We believe that at some point Oaktree must be independent of its founders. To accomplish this, generational transfer of ownership is necessary.
Oaktree's SEC filing
Oaktree’s 15 distressed debt funds launched prior to 2011 have an aggregate gross IRR of 22.9 percent, according to the filing. Funds VII, VIIb and VIII were returning 9.4 percent, 23.3 percent and 7.6 percent, respectively, as of 31 December 2011. Fund VIIIb began investing last August and “did not have a meaning full IRR as of 31 December, the firm said.
Oaktree said that post-IPO, it intends to preserve the current management structure. The offering follows listings by peers The Blackstone Group, The Carlyle Group, Kohlberg Kravis Roberts and Apollo Management.

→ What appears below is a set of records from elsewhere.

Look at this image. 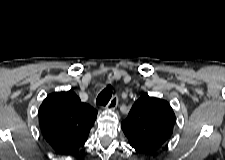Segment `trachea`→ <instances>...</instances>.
Segmentation results:
<instances>
[{
  "instance_id": "3493384b",
  "label": "trachea",
  "mask_w": 225,
  "mask_h": 160,
  "mask_svg": "<svg viewBox=\"0 0 225 160\" xmlns=\"http://www.w3.org/2000/svg\"><path fill=\"white\" fill-rule=\"evenodd\" d=\"M111 97H112V89H111L110 85H108L97 96L96 104L106 106L107 103L109 102V100L111 99Z\"/></svg>"
}]
</instances>
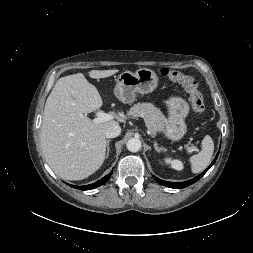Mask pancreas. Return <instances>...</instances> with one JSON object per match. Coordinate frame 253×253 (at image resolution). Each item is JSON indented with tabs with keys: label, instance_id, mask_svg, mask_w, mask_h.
<instances>
[{
	"label": "pancreas",
	"instance_id": "1",
	"mask_svg": "<svg viewBox=\"0 0 253 253\" xmlns=\"http://www.w3.org/2000/svg\"><path fill=\"white\" fill-rule=\"evenodd\" d=\"M128 114L132 117H143L148 130L152 133L163 131L167 123L162 112L151 103H137Z\"/></svg>",
	"mask_w": 253,
	"mask_h": 253
}]
</instances>
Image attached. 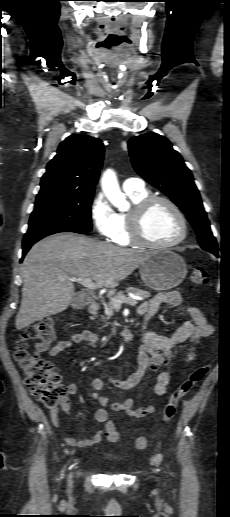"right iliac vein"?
<instances>
[{
	"mask_svg": "<svg viewBox=\"0 0 230 517\" xmlns=\"http://www.w3.org/2000/svg\"><path fill=\"white\" fill-rule=\"evenodd\" d=\"M71 485V480H69V486Z\"/></svg>",
	"mask_w": 230,
	"mask_h": 517,
	"instance_id": "63e3f726",
	"label": "right iliac vein"
}]
</instances>
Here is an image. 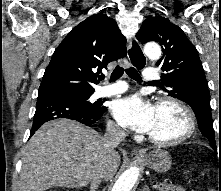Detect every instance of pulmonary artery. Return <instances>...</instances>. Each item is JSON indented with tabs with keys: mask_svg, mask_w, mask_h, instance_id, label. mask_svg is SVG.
<instances>
[{
	"mask_svg": "<svg viewBox=\"0 0 221 191\" xmlns=\"http://www.w3.org/2000/svg\"><path fill=\"white\" fill-rule=\"evenodd\" d=\"M160 72L146 68L143 71V79L145 82H154L160 78ZM128 86L125 82H117L112 85H105L98 88L95 93L96 98L109 97L117 94H121L127 90Z\"/></svg>",
	"mask_w": 221,
	"mask_h": 191,
	"instance_id": "obj_1",
	"label": "pulmonary artery"
}]
</instances>
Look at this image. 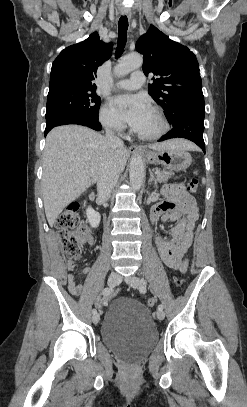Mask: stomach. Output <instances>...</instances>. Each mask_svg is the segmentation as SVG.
<instances>
[{
    "label": "stomach",
    "instance_id": "stomach-1",
    "mask_svg": "<svg viewBox=\"0 0 247 407\" xmlns=\"http://www.w3.org/2000/svg\"><path fill=\"white\" fill-rule=\"evenodd\" d=\"M143 155L148 163L160 164L172 171H184L192 163L190 153L181 149L146 150Z\"/></svg>",
    "mask_w": 247,
    "mask_h": 407
}]
</instances>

Oaktree already has shares listed on a quasi-public platform set up by Goldman Sachs in 2007. Goldman, together with Morgan Stanley, will act as lead bookrunner for the IPO. If the bookrunners exercise an option to purchase an additional 15 percent of shares, the amount raised could reach $595 million, according to the filing.
Oaktree has more than doubled its assets under management over the last five years, and has more than 650 employees in 13 offices worldwide, according to the filing.